Working at Continental, I learned a lot of applicability. It’s one thing in school to learn the material, but it’s another thing completely to learn real world applications. That perspective was imperative for me. I focused on learning as much as I possibly could. I had incredible mentors that helped show me the ropes: Tom H., Tim D., Mark K., Kurt P. to name a few.

After my co-op, I was offered a full-time position. I began working 7:00a.m. – 4:00p.m. and then going to school from 5:00p.m. to around 9:00p.m. or later. While I was still taking a full load of credits, I had to focus on getting my career started. I ended up letting go of most aspects of my social life, which kept me out of trouble. This new phase of my job was even better.

I started introducing microcontroller opportunities to automate anything I had to do more than once. That meant I could automatically test the units I had to manually test before.

That’s how I started my career: I learned computer programming, so that I could program and automate work I had to do in Excel.

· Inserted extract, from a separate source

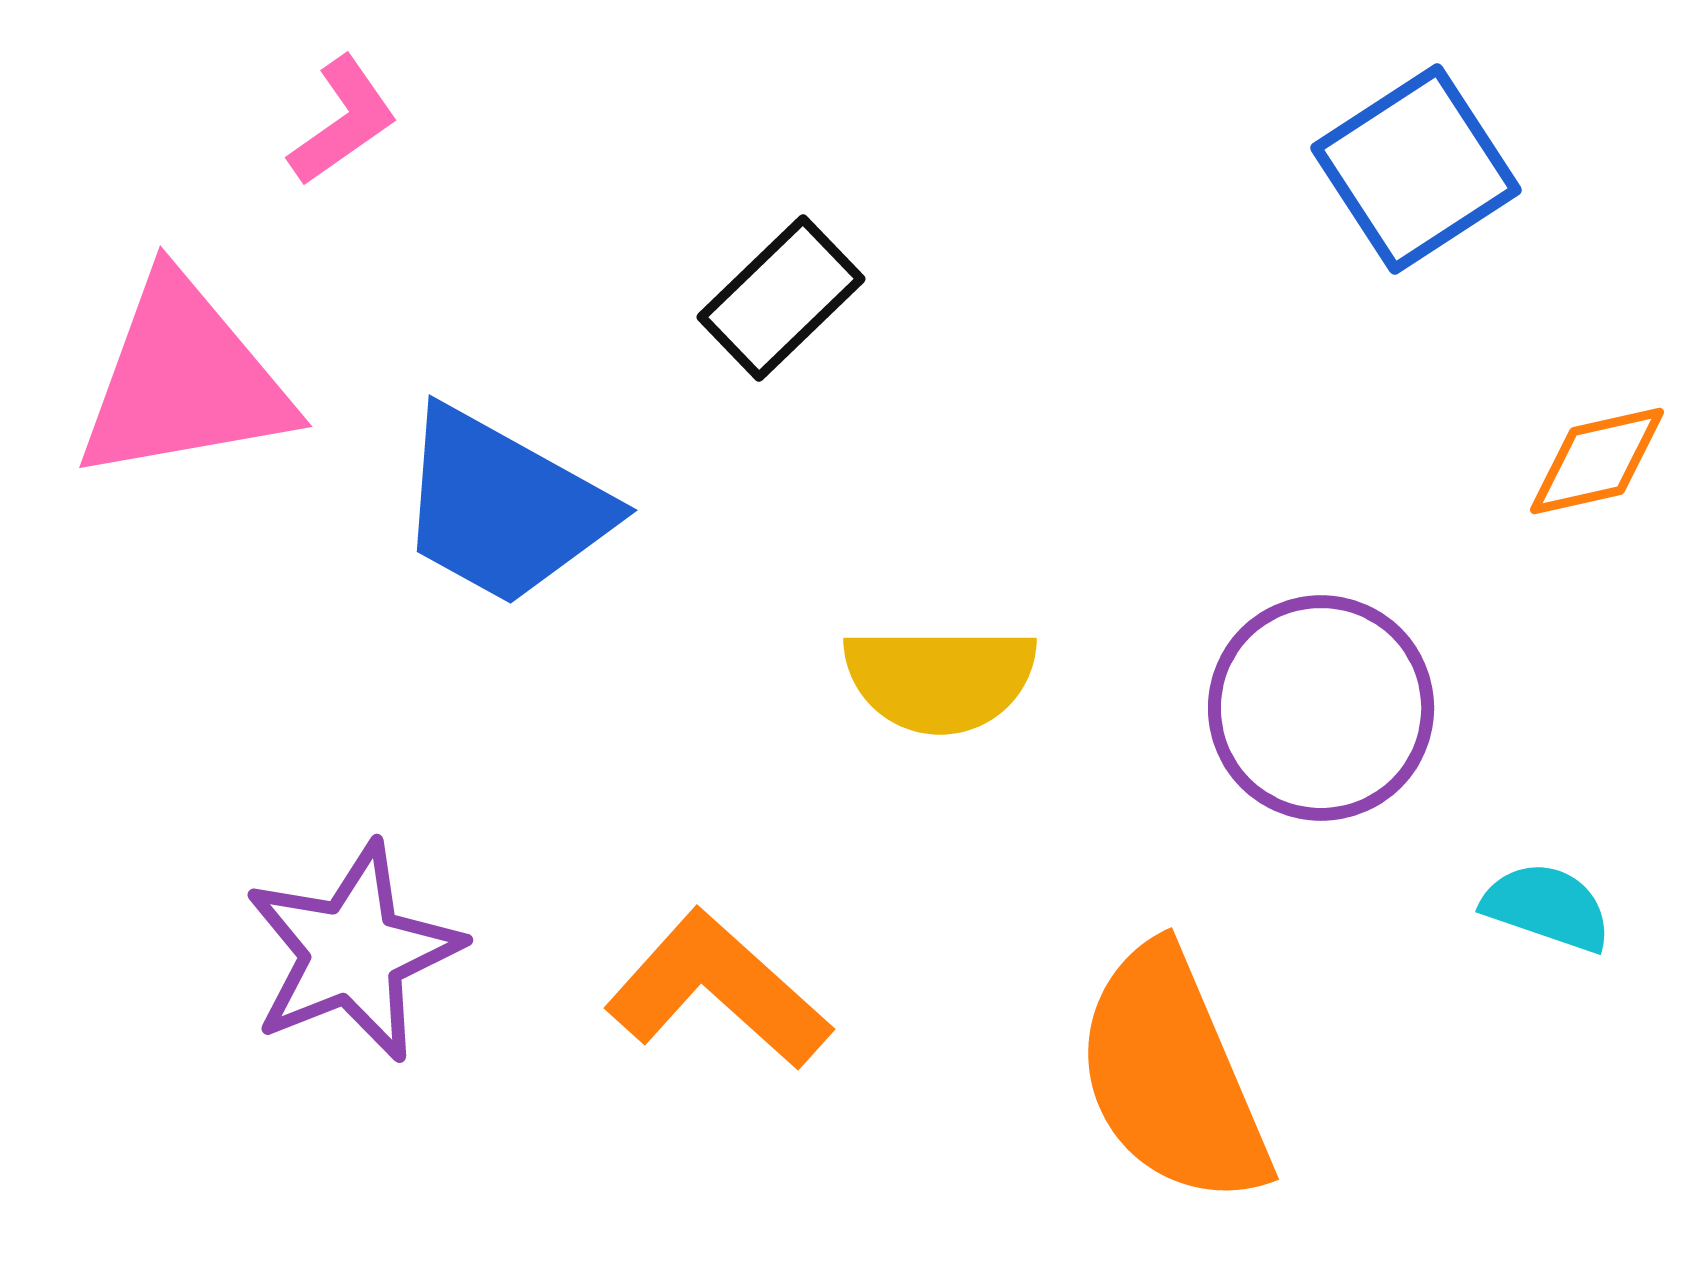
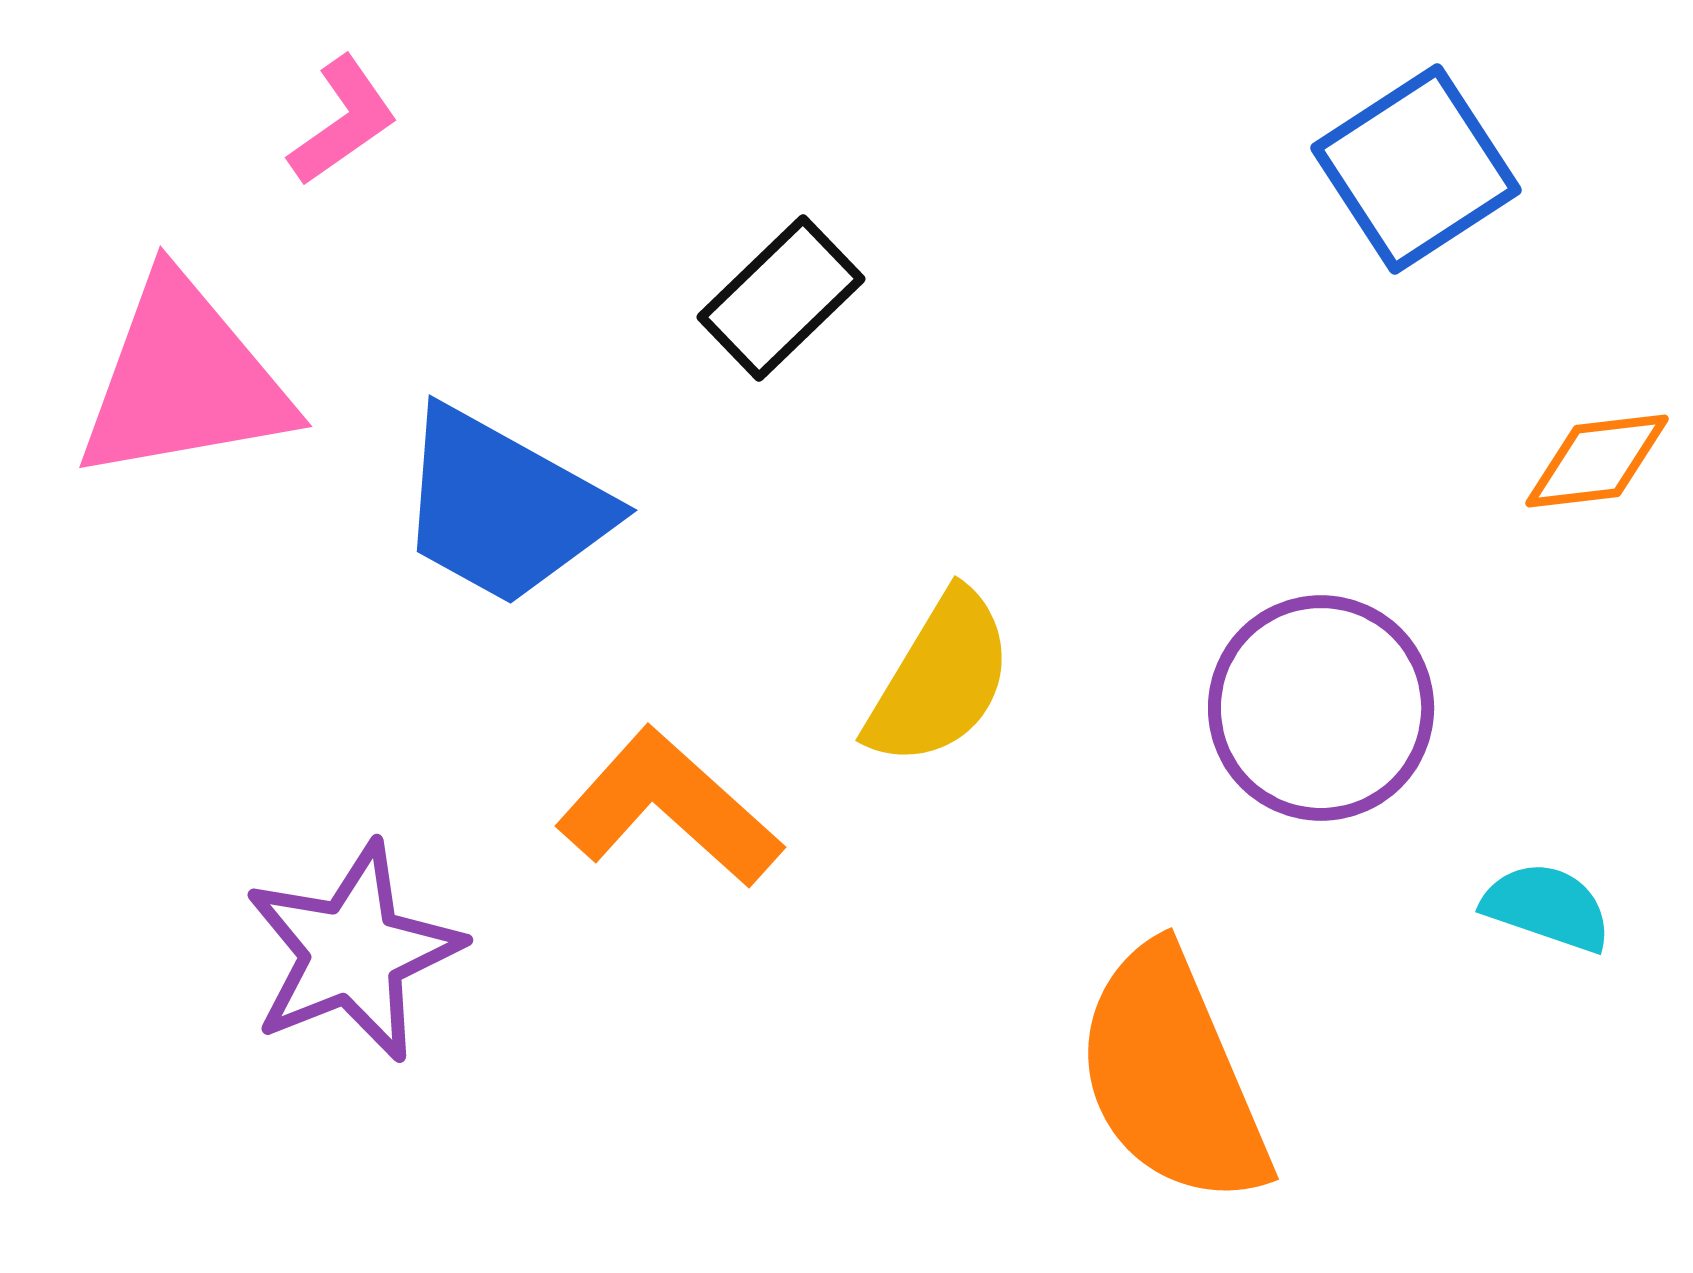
orange diamond: rotated 6 degrees clockwise
yellow semicircle: rotated 59 degrees counterclockwise
orange L-shape: moved 49 px left, 182 px up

I taught myself how to create schematics and my own PCBs so I could go from concept to prototype in-house. I asked to go to conferences and take seminars to learn more about what I was interested in. Everyone was supportive of me at the time.

I learned early on that I had to drive my own growth and path to success.

Six months before I graduated, I went to my manager and asked him if they were interested in hiring me full time or if I had to start looking for a job. Within a week, they gave me a job offer - my first official offer letter. I don’t remember negotiating or even looking at it - I knew this was exactly the job I wanted.